- Shares of the Munich company rose 33% to 29 euros ($33) on the Frankfurt Stock Exchange. The company now has a market cap of over €100 million.
- An agreement was reached on Wednesday between German coalition parties (the German Social Democrats, the FDP and the Greens) to legalize the sale of cannabis for the entertainment of adults in licensed stores.
- Tech investor Christian Engermeyer told CNBC via email on Thursday that he owns 45% of Synbiotic’s shares.
Shares of German cannabis company Synbiotic rose on Thursday soon after the incoming government promised to make the drug legal.
Shares of the Munich-based company rose 33% to 29 euros ($33) on the Frankfurt Stock Exchange. The company now has a market cap of over €100 million.
A deal reached Wednesday between the centre-left Social Democratic Party, the Greens and the Free Democratic Party, would see them govern together in a three-way coalition for the first time. The so-called “traffic light” coalition agreed on a plan to legalize the sale of cannabis for the entertainment of adults in licensed stores.
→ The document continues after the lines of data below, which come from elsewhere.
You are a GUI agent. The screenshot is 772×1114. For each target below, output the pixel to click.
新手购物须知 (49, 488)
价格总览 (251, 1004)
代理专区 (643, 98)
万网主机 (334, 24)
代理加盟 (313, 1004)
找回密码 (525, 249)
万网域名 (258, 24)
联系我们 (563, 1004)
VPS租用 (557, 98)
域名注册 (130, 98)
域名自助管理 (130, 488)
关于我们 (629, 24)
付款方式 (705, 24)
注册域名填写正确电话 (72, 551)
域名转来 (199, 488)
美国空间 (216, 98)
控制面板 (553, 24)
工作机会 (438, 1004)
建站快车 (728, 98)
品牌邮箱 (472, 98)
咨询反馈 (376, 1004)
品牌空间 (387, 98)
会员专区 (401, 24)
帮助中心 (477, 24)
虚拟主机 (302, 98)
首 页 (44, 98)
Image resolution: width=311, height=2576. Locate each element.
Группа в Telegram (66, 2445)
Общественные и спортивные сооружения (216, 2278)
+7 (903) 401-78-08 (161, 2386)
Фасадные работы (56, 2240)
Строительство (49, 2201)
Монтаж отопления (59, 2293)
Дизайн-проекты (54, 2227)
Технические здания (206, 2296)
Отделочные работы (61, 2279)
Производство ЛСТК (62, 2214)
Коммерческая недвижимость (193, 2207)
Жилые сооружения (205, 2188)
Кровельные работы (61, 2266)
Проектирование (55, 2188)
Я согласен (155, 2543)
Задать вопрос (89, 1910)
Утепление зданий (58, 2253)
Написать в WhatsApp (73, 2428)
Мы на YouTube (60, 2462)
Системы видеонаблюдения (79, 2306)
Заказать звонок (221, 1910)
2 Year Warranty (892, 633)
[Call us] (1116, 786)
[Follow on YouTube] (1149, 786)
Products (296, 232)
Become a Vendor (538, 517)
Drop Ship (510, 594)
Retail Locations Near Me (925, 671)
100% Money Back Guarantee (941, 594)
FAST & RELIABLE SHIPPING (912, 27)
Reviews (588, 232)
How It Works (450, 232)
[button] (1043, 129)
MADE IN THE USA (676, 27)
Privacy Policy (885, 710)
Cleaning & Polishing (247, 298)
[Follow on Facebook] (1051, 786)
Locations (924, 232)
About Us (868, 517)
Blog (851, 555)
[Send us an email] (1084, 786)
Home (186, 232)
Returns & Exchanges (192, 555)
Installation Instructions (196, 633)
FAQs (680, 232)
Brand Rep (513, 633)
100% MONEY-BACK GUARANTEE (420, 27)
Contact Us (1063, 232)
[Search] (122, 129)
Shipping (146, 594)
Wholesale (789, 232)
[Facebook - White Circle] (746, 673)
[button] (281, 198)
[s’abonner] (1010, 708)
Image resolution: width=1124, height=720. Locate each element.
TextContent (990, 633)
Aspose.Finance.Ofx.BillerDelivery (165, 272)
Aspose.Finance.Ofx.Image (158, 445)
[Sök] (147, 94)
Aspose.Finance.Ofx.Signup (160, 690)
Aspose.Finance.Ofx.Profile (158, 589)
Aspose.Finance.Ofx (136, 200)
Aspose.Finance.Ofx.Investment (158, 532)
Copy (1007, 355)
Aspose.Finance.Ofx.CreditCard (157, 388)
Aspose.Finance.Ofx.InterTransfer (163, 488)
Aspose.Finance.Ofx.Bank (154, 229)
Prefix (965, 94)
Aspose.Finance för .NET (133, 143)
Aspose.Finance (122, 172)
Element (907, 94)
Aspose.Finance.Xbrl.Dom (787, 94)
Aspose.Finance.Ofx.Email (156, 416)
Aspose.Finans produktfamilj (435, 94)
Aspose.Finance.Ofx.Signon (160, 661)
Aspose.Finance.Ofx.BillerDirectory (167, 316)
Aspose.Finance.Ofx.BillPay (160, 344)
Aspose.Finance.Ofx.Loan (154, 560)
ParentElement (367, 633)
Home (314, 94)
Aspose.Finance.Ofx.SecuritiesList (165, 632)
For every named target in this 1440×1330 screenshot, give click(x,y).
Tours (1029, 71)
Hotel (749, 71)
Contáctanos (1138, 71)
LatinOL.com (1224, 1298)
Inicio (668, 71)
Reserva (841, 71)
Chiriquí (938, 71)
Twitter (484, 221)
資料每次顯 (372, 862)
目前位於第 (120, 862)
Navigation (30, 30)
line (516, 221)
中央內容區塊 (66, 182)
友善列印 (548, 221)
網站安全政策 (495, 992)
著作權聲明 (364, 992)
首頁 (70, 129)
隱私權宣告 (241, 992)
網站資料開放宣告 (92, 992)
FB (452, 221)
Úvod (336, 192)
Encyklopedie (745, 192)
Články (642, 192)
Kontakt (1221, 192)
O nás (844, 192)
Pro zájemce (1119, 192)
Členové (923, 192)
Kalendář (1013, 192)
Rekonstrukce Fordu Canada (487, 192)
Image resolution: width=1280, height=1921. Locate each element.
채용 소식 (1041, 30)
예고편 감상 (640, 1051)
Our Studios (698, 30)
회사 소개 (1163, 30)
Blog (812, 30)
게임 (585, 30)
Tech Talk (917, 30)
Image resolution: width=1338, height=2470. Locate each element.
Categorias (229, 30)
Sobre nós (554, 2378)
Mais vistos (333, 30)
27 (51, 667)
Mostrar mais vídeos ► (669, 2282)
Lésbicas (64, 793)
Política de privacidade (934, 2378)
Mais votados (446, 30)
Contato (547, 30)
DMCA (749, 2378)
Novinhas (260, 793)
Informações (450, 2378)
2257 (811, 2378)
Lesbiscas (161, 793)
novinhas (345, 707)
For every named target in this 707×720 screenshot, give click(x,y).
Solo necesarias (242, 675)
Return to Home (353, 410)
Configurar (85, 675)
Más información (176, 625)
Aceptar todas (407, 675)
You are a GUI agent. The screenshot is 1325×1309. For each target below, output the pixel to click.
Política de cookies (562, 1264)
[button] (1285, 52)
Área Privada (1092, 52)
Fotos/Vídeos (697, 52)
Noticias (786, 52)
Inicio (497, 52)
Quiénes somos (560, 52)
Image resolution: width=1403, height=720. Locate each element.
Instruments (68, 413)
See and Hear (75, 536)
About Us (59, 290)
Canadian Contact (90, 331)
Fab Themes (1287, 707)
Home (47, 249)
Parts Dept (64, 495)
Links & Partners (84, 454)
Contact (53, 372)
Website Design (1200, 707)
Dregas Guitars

Led by Lars Müller, SynBiotic seeks to harness cannabis compounds to treat conditions such as chronic pain, stress, and sleep problems. There are many negative side effects of cannabis depending on the strength, how often it is taken and the individual.
Tech investor Christian Engermeyer told CNBC via email on Thursday that he owns 45% of Synbiotic’s shares.
“biggest profiteer” [of German cannabis legalization] My cannabis platform company is Synbiotic, the only German listed cannabis company — and one of the largest in general,” Engermeier said.
Engermeyer has invested in a company called ATAI, which is trying to develop drugs that can be used to treat mental health conditions. Shares of ATAI soared 40% during its Wall Street debut in June, but have since halved their value.
Alexander Galitsa, an analyst at investment bank Hawke & Aufhauser, wrote in a note to clients on Thursday that the German cannabis market is poised for “explosive growth” in the coming years.
Galitsa pointed to studies that suggest cannabis legalization could generate between €3.4 billion and €4.7 billion in annual tax revenue, while also creating an estimated 27,000 new jobs.
“Obviously, this is great news for SynBiotic, which has already established a strong position in the European cannabinoid market, and in particular in Germany,” he said.
“Thanks to its first mover advantages in Germany and the broad coverage of the value chain, SynBiotic is ideally positioned to benefit from regulatory changes and establish itself as the European market leader,” Galitsa said.
Recreational use of cannabis in Canada was legalized in late 2018 and annual revenues have already exceeded 2 billion euros, Galitsa said, adding Canada is home to far fewer people than before.